Si cette situation est due à une intervention humaine, les modifications climatiques auxquelles il a été délibérément procédé ont revêtu une telle ampleur que les ordinateurs de l’Agence internationale de Météorologie sont dans l’incapacité de prévoir la fin de la chaîne des phénomènes anormaux associés. En d’autres termes, les conditions climatologiques peuvent redevenir normales dans quelques semaines, dans quelques mois, dans quelques années – ou jamais. Nous n’avons pas d’informations suffisantes pour établir un pronostic valable.
Dr R. Copeland III,
coordinateur en chef de l’A.I.M.
Déclaration faite devant
la commission d’assistance aux sinistrés,
du G.M., 22 juin 2008.
Debout sur la terrasse, Hamoud regardait la ville. Autrefois, quand l’exportation de son pétrole apportait tant d’or à l’Irak, Bassora était un port actif et animé.
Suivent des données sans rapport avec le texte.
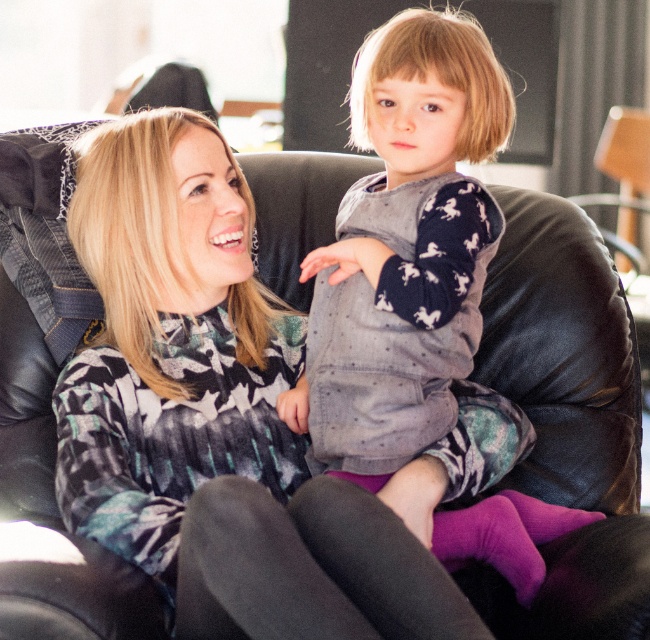 You are a fashion designer observing the scene. You need to decide which item of clothing is higher up on the person wearing them. Which one is higher between the knit sweater at center and the purple matte leggings at center?

The knit sweater at center is taller than the purple matte leggings at center, so the knit sweater at center is higher up on the person wearing them.

You are designing a clothing catalog and need to place the knit sweater at center and purple matte leggings at center next to each other. Based on their sizes, which one should you place first to ensure they fit well together?

The knit sweater at center has a larger size compared to purple matte leggings at center, so you should place the knit sweater at center first to accommodate its larger size before positioning the purple matte leggings at center.

You are a photographer setting up a shot of the scene. You want to focus on the knit sweater at center and the purple matte leggings at center. Which one will appear closer to the camera in the photo?

The knit sweater at center will appear closer to the camera because it is further to the viewer than the purple matte leggings at center. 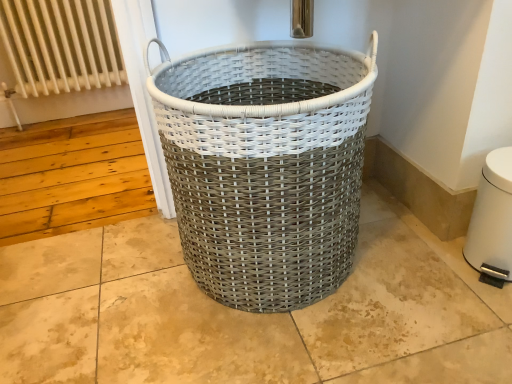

Mais, aujourd’hui, le port était presque paralysé. La plupart des quais pourrissaient sous le soleil caniculaire. Les tours des anciennes raffineries, délabrées faute d’entretien, se dressaient contre le ciel, semblables à des ruines noircies. Il n’y avait dans la rade que deux cargos fatigués et mangés de rouille qui chargeaient des dattes et des ballots de laine. Les mêmes marchandises que Sinbad embarquait, songeait Hamoud avec amertume.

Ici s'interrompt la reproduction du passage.